LISTED RECORDS: Begin
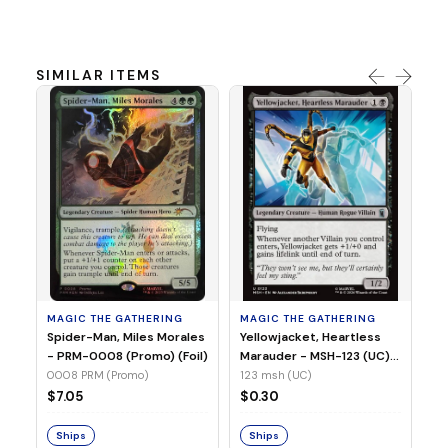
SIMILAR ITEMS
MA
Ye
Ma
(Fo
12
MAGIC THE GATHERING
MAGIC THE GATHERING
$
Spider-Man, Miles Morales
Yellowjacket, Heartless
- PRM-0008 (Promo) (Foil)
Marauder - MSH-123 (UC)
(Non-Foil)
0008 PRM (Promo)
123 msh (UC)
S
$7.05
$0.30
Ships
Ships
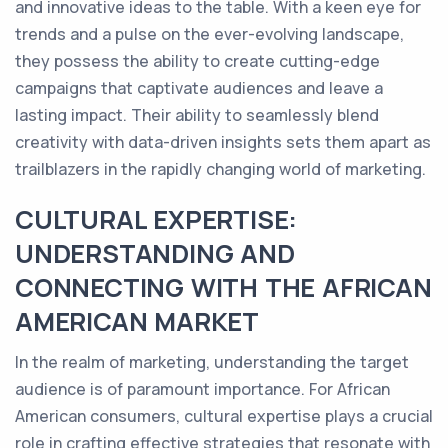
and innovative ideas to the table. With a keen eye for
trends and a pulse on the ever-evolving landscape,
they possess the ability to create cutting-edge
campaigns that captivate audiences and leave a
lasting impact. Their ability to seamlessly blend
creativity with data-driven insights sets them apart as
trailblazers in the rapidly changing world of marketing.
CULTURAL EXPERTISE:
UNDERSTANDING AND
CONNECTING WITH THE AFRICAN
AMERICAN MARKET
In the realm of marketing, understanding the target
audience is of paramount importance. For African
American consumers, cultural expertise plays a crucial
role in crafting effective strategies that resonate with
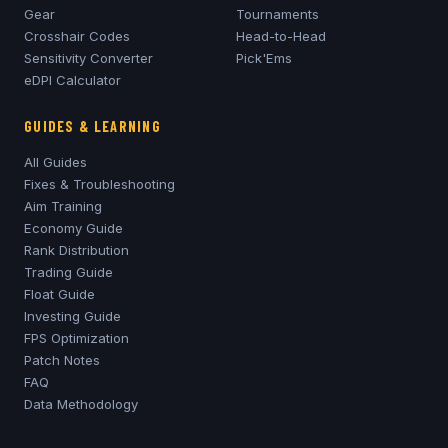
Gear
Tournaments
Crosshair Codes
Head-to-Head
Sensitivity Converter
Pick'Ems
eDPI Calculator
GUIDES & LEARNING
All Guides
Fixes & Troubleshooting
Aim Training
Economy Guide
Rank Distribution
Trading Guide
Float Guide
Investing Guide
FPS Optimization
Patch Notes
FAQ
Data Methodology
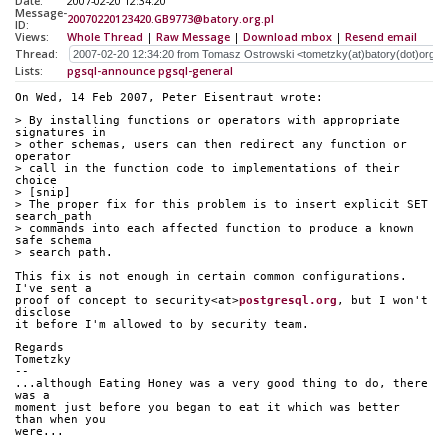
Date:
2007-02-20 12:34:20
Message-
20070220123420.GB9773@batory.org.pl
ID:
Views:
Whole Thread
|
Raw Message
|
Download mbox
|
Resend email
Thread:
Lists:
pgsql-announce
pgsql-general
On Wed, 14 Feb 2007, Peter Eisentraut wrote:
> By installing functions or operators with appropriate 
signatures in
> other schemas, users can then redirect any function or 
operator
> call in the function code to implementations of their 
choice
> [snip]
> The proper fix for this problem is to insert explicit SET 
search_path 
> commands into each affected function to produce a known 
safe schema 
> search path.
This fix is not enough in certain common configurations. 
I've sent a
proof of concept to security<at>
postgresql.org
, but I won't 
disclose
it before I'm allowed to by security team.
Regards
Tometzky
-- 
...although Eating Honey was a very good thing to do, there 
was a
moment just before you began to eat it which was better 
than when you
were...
LISTED RECORDS: End
LISTED RECORDS: Begin
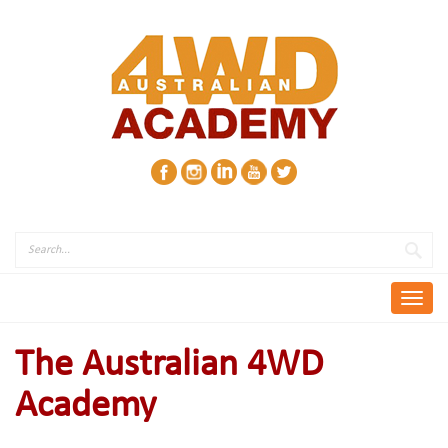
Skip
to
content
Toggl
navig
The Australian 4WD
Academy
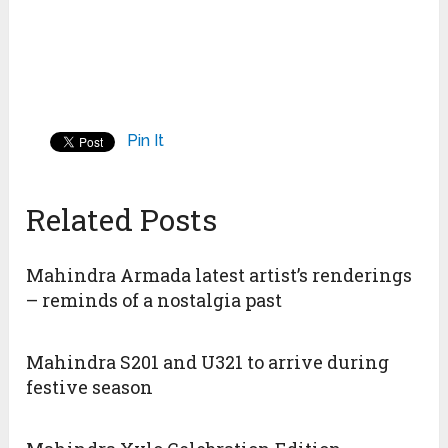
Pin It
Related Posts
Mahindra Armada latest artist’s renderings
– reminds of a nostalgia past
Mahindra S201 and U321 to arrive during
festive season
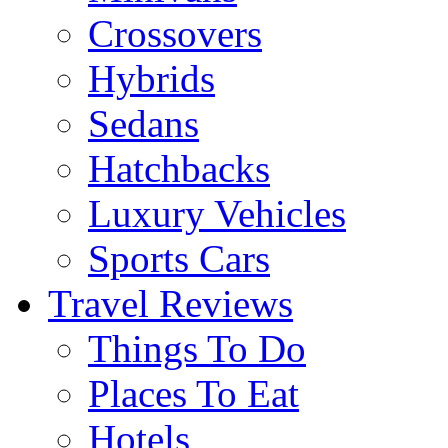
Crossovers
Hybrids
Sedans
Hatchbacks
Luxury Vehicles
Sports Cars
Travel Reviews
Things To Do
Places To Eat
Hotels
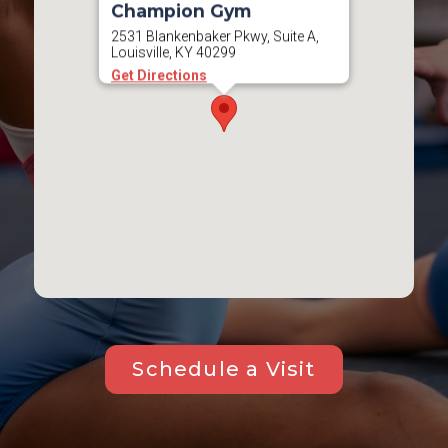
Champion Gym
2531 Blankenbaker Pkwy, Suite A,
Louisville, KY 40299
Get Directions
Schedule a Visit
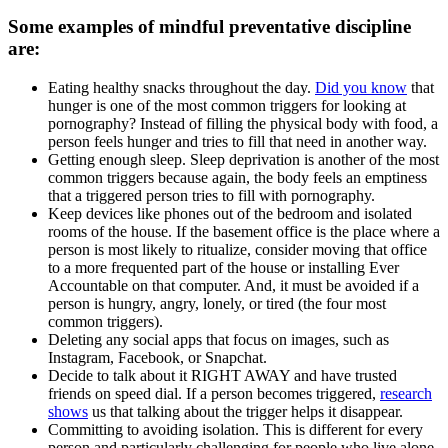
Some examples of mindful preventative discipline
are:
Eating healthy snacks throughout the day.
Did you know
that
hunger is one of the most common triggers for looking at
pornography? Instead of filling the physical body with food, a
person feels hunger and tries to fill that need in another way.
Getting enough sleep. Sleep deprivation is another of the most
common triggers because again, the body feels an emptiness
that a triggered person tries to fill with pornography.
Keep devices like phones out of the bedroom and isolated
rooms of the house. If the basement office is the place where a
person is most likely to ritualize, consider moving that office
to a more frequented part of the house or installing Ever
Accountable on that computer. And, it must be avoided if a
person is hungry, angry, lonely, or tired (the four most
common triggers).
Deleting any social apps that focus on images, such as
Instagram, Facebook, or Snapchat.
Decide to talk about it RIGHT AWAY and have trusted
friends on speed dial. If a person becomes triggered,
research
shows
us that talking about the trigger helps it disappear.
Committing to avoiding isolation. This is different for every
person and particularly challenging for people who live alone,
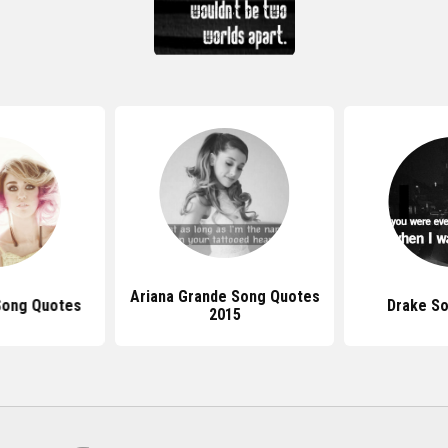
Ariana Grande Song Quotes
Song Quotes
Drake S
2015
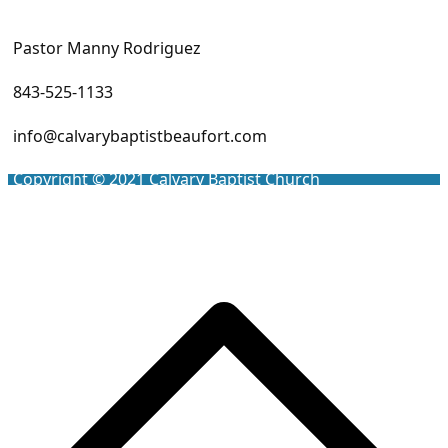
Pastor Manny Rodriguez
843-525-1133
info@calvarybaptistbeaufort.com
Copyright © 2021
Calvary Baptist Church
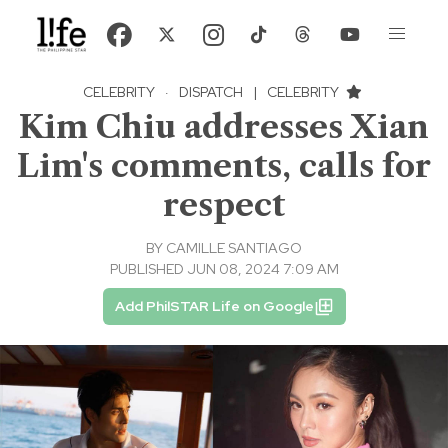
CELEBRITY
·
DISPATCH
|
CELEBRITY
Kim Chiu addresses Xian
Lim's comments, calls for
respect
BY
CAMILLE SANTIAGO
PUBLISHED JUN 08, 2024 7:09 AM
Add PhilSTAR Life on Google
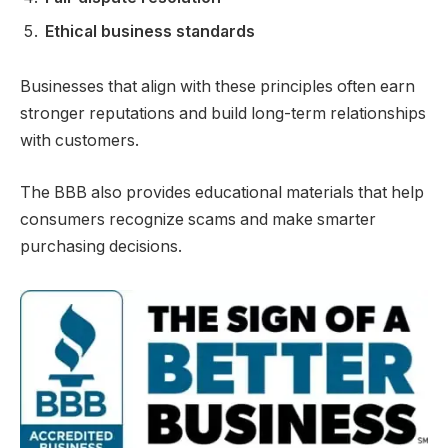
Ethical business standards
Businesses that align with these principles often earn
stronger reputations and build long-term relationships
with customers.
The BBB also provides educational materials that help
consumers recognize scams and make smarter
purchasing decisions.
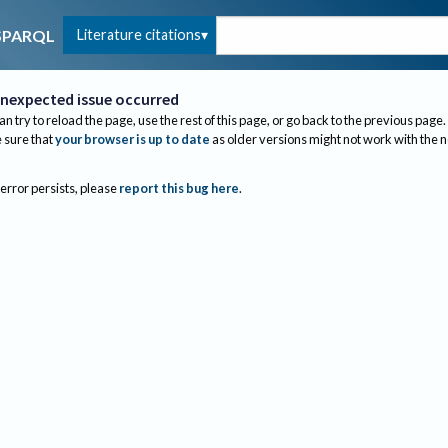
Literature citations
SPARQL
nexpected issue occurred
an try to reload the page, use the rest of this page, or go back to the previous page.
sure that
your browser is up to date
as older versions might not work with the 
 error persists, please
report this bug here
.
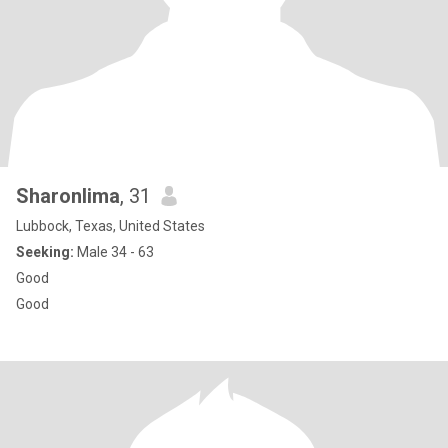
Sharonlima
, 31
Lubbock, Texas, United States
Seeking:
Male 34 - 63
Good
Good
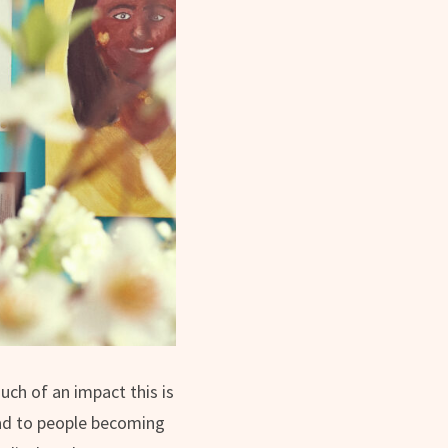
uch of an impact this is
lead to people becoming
LISTED RECORDS: End
LISTED RECORDS: Begin
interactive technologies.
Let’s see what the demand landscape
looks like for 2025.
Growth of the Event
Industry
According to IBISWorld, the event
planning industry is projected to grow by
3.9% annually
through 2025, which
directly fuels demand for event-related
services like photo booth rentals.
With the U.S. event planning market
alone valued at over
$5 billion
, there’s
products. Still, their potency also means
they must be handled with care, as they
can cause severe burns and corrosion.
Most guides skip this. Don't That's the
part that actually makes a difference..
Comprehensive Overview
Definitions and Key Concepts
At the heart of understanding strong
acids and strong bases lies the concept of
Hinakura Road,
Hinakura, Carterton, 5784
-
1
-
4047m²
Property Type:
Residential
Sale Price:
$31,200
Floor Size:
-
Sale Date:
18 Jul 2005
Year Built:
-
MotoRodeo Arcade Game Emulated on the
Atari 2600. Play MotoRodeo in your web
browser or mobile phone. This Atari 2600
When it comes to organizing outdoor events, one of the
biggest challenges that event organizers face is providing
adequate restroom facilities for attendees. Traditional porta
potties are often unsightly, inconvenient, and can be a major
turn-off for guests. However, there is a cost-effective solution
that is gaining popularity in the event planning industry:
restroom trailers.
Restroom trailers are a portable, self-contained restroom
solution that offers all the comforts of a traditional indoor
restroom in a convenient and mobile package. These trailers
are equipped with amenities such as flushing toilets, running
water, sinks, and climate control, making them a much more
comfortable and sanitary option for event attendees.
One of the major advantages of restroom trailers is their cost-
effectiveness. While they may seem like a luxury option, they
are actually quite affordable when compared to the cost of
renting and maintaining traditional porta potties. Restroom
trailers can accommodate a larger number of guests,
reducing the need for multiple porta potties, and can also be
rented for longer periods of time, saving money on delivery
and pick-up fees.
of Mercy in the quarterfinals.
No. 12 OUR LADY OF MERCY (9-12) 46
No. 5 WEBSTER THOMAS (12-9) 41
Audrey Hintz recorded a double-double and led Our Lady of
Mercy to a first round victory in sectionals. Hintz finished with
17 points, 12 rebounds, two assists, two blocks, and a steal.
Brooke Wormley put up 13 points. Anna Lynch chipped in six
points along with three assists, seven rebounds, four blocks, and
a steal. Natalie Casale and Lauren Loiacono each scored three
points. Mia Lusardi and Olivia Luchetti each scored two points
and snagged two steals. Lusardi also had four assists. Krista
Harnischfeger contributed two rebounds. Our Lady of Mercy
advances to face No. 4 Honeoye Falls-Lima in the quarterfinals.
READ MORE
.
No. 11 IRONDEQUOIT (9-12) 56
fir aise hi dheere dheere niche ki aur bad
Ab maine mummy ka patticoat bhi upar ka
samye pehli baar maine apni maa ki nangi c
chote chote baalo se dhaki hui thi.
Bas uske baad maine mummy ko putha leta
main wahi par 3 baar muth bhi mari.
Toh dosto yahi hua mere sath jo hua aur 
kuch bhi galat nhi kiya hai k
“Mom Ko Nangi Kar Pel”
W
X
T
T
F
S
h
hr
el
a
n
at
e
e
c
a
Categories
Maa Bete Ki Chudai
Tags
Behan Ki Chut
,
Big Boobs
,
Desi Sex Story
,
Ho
LISTED RECORDS: End
• WHAT IS EXPECTED: Using the entries above, repeat only the lines from the one containing "effectiveness. While they" through the one containing "rented for longer", end lines included.

• RESPONSE AREA:
effectiveness. While they may seem like a luxury option, they
are actually quite affordable when compared to the cost of
renting and maintaining traditional porta potties. Restroom
trailers can accommodate a larger number of guests,
reducing the need for multiple porta potties, and can also be
rented for longer periods of time, saving money on delivery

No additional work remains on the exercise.